In October 2022, a fan posted a picture of a noticeably slimmer-looking Elon Musk and asked the Twitter mogul a question: “Hey, @elonmusk what’s your secret? You look awesome, fit, ripped & healthy. Lifting weights? Eating healthy?”
“Fasting” was Musk’s not-so-surprising first response (fasting is very trendy now, especially in the tech world). The follow-up—“And Wegovy”—was rather more surprising, if only for its honesty.
Musk’s admission to his 116 million Twitter followers—and the world—that he had used Wegovy—also known as Ozempic—was a huge boost to the profile of the not-so-secret weight-loss “wonder drug” that many other celebrities are using, although most won’t dare admit it. In a way, it was only fitting that Musk, the man who bought Twitter at a huge cost because he believes in open and free speech, should help blow the lid on just how widely used this new drug is among the glitterati.
If your favorite actor or actress has recently lost a noticeable amount of weight, chances are that they’ve been using Wegovy.

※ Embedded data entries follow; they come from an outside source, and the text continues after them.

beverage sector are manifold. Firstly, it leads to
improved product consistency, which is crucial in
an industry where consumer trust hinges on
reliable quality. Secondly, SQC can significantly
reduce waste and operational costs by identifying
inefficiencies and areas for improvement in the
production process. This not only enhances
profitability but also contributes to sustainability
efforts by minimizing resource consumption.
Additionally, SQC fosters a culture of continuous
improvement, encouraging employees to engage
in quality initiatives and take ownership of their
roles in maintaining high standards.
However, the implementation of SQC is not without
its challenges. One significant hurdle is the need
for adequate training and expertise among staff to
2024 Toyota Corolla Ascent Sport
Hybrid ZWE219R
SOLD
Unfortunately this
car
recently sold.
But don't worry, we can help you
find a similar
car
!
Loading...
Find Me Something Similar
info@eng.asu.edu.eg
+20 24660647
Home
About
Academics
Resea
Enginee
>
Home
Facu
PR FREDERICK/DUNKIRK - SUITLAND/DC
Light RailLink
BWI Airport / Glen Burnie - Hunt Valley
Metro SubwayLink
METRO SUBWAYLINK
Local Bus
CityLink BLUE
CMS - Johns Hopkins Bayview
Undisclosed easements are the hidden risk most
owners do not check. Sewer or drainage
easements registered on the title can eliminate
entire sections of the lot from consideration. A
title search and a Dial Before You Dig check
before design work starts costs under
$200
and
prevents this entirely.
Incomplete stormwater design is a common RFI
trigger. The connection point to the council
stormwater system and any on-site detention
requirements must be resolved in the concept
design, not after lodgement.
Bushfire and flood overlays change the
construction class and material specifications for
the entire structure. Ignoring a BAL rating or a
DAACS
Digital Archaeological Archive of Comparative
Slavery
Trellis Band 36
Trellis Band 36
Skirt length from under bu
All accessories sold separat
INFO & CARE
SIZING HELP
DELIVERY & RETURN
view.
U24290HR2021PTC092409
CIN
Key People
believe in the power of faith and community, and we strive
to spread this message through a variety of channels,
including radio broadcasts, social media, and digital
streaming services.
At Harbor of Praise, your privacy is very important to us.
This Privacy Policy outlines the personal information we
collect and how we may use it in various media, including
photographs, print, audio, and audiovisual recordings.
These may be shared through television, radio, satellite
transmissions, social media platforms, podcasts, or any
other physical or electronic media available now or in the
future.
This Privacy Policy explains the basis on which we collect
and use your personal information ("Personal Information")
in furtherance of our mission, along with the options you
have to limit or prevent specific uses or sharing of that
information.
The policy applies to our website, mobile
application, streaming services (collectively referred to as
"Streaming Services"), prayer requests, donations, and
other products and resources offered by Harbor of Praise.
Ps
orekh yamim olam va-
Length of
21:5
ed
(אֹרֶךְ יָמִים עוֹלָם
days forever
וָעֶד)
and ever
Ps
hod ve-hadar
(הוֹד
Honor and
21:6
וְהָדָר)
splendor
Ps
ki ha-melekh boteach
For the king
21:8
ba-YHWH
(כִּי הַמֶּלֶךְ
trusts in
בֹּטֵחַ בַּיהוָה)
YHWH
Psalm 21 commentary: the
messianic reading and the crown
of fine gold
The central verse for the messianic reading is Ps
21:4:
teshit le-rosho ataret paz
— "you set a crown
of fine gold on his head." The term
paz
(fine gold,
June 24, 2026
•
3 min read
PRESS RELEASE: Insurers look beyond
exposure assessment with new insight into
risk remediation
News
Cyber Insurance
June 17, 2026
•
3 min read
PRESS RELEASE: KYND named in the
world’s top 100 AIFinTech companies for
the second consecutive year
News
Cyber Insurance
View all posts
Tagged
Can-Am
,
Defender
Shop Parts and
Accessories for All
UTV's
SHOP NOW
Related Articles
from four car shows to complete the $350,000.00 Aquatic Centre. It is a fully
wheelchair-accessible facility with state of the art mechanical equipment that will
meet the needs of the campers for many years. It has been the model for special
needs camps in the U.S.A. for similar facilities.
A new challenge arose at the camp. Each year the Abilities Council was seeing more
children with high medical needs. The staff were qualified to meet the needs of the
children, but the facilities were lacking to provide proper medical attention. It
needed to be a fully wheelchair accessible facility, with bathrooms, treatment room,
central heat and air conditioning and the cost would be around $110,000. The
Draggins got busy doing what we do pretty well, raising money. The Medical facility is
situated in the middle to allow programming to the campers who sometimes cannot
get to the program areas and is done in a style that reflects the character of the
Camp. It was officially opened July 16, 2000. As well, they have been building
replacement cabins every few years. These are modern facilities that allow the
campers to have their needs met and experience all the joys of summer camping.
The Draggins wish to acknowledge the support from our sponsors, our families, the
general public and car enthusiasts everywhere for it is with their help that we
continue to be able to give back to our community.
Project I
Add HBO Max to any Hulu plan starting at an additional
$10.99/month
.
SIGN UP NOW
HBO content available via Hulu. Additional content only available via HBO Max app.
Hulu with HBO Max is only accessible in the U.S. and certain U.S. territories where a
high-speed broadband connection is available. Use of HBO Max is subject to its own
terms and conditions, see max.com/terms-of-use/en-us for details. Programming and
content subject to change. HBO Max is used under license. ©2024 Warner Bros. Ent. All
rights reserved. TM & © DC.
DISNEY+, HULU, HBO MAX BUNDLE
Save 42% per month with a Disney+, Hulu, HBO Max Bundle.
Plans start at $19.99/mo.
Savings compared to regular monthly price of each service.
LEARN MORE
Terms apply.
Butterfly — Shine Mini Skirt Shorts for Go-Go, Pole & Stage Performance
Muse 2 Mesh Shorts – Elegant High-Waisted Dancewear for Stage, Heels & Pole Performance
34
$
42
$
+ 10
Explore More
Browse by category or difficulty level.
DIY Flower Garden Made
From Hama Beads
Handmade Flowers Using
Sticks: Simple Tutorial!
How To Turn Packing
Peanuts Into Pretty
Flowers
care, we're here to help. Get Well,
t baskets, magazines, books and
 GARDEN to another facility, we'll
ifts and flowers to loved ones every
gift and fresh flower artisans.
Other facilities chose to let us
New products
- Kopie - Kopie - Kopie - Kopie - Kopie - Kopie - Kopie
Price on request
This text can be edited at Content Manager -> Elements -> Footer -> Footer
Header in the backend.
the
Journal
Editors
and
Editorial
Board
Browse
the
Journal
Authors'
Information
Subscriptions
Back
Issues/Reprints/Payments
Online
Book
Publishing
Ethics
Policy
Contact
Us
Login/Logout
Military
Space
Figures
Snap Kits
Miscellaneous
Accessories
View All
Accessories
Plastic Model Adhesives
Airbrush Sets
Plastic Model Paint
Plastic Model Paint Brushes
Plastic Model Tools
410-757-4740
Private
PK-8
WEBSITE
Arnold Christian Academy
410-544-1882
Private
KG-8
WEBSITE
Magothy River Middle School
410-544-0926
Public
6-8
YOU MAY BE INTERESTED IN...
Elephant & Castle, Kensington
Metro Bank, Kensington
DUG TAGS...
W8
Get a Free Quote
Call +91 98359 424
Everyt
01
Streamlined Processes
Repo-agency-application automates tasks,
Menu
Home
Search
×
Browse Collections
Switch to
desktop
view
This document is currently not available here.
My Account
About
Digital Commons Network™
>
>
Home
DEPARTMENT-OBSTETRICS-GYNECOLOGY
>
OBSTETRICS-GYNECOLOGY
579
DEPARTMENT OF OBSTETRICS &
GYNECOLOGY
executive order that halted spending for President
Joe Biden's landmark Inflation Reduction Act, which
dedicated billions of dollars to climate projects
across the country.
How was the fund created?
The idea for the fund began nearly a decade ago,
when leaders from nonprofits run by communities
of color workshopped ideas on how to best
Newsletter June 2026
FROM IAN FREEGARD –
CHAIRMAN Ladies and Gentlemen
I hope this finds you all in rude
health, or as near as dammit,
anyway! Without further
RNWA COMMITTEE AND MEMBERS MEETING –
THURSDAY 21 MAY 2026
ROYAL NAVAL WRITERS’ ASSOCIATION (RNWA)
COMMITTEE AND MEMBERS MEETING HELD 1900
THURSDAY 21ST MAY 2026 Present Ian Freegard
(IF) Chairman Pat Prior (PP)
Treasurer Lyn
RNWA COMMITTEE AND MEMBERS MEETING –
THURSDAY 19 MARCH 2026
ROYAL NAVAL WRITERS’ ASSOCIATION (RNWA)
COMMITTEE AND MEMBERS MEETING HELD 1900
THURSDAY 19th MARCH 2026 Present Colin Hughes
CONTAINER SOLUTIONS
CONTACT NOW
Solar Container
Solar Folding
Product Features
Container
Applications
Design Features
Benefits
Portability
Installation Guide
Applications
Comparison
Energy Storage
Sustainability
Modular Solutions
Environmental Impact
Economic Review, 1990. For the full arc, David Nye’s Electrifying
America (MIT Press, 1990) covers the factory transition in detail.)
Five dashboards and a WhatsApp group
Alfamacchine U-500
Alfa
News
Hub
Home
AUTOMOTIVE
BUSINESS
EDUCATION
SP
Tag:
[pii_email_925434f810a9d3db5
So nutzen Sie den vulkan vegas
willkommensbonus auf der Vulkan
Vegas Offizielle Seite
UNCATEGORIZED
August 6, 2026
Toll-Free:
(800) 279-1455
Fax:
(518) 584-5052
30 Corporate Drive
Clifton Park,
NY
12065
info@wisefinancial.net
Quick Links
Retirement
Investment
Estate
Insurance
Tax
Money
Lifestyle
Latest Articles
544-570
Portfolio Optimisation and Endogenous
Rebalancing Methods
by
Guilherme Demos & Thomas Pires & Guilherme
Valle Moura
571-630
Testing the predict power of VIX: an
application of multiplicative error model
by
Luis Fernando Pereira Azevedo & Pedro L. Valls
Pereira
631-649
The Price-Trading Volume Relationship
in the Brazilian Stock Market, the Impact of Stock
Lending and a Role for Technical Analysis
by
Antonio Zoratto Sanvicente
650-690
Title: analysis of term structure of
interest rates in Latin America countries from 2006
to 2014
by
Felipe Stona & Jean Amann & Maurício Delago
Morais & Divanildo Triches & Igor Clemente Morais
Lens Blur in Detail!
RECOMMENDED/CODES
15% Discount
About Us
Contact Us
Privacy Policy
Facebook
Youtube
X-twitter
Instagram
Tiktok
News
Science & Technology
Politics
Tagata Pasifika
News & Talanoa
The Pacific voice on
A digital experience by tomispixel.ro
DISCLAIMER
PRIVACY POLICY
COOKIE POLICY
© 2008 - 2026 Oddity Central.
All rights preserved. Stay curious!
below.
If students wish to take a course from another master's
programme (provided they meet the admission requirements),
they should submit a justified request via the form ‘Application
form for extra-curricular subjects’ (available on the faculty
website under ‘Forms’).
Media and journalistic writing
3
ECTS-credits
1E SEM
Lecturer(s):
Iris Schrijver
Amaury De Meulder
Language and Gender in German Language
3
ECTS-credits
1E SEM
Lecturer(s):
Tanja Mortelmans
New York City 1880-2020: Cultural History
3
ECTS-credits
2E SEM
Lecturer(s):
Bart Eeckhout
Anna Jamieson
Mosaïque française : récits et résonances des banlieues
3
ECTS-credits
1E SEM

One of the tell-tale signs is the so-called Ozempic face, a gaunt look caused by the loss of facial fat. Although buccal-fat removal is now an increasingly common procedure in which fat from around the cheeks is surgically removed to give the face a harder, more angular look, it’s just as likely that celebrities are using Wegovy.
Semaglutide, the drug’s proper name, was created by Danish pharmaceutical company Novo Nordisk as a treatment for Type 2 diabetes in 2012. Clinical trials began in January 2016 and were completed in May 2017. The drug is injected and works by mimicking a natural gut hormone called GLP-1, which is responsible for regulating insulin and blood sugar levels. In basic terms, the drug helps to curb hunger pangs and makes the user feel full for longer. If you don’t feel hungry, you won’t eat, and if you don’t eat, you’ll start losing weight: It’s that simple.
Many drugs start as treatments for a condition different from the one they ultimately become known for treating. Viagra was a blood-pressure medication before users reported that it had a surprising and, in many cases, not unwelcome side effect.
Semaglutide was first approved for use as a diabetes treatment under the Ozempic brand, not long after clinical trials came to an end, and then later approved as Wegovy, a higher-dose treatment for obesity in the United States, the UK, and the European Union.
The buzz about semaglutide and its fat-busting effects had been building for some time before Musk’s tweet. By 2020, it was already the 129th most commonly prescribed medication in the United States, with more than 4 million prescriptions. After a shortage of Wegovy in the United States, doctors began prescribing Ozempic off-label as a fat-loss treatment.
Shortages of Ozempic have also been reported in Australia, where new prescription guidelines had to be issued to prioritize the diabetes patients for whom the drug was originally developed. These failures to meet the growing demand for semaglutide led Novo Nordisk’s competitor Eli Lilly to state that it was working “around the clock” to make sure there was an adequate supply of its drug tirzepatide, which functions similarly.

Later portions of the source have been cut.